Traduction anglaise des mots sur cette image: Turbines contrôlées par le vent. Créer de l'énergie électrique pour faire fonctionner des moteurs, des outils et des ampoules. (Sheena Adams et Emma Segal) Traduction française des mots sur cette image: Énergie qui ne finit pas, comme le vent, l’eau solaire et l’huile de phoque. (Sheena Adams et Emma Segal) Traduction anglaise des mots sur cette image: Lavage à froid — sec sur la ligne. (Sheena Adams et Emma Segal) Traduction anglaise des mots sur cette image: Recherchez l'énergie Energy Star pour économiser de l'argent (sur le congélateur). Les articles à l’intérieur du congélateur comprennent les canneberges (Kimmingnat), le poisson (Iqaluk) et le caribou (Tuktu). (Sheena Adams et Emma Segal) Traduction anglaise des mots sur cette image: panneaux solaires, une pièce plate ressemblant à une fenêtre / miroir placée au sommet d'un bâtiment pour collecter l'électricité du soleil afin d'alimenter la maison. (Sheena Adams et Emma Segal)

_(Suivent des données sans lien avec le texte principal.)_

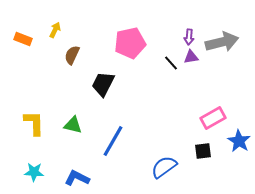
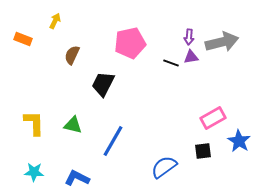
yellow arrow: moved 9 px up
black line: rotated 28 degrees counterclockwise
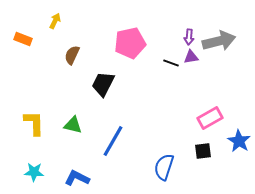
gray arrow: moved 3 px left, 1 px up
pink rectangle: moved 3 px left
blue semicircle: rotated 36 degrees counterclockwise
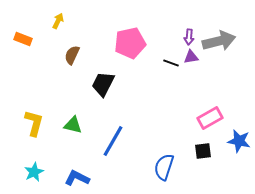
yellow arrow: moved 3 px right
yellow L-shape: rotated 16 degrees clockwise
blue star: rotated 20 degrees counterclockwise
cyan star: rotated 30 degrees counterclockwise
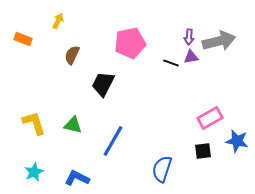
yellow L-shape: rotated 32 degrees counterclockwise
blue star: moved 2 px left
blue semicircle: moved 2 px left, 2 px down
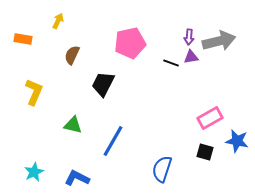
orange rectangle: rotated 12 degrees counterclockwise
yellow L-shape: moved 31 px up; rotated 40 degrees clockwise
black square: moved 2 px right, 1 px down; rotated 24 degrees clockwise
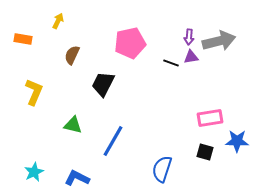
pink rectangle: rotated 20 degrees clockwise
blue star: rotated 10 degrees counterclockwise
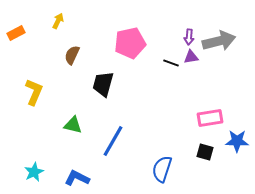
orange rectangle: moved 7 px left, 6 px up; rotated 36 degrees counterclockwise
black trapezoid: rotated 12 degrees counterclockwise
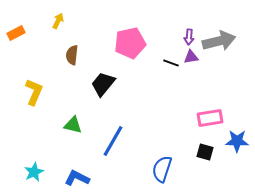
brown semicircle: rotated 18 degrees counterclockwise
black trapezoid: rotated 24 degrees clockwise
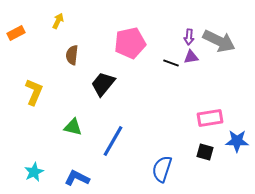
gray arrow: rotated 40 degrees clockwise
green triangle: moved 2 px down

Beverly Amos, une résidente d'Inuvik qui travaille au Centre de ressources culturelles Inuvialuit et a aidé Adams dans le projet, souligne que le concept de conservation a toujours été au cœur de sa culture. «À un moment donné, avant le contact avec les Européens ou d'autres races, nous avions notre propre forme de conservation pour tout, y compris l'énergie», explique Amos, dont l'organisation travaille à préserver et à rajeunir la langue Inuvialuktun.

Cela signifie qu'il existe des mots sur le mode de vie durable. Ils ont simplement besoin d'être mis à jour pour s'adapter aux technologies modernes, explique Amos. "Il suffit de les retrouver et de trouver la meilleure façon de les utiliser de nos jours."

Dans la plupart des cas, les nouveaux termes étaient des mots composés qui associaient de manière nouvelle les termes existants, tout comme les mots anglais "solar" et "power" sont combinés pour décrire cette technologie. Le mot «vent», par exemple, existait déjà en inuvialuktun, comme le mot «turbine» (bien que, dans cette langue, il se réfère aux ailes d'une libellule). «Les racines des mots sont anciennes», dit Amos.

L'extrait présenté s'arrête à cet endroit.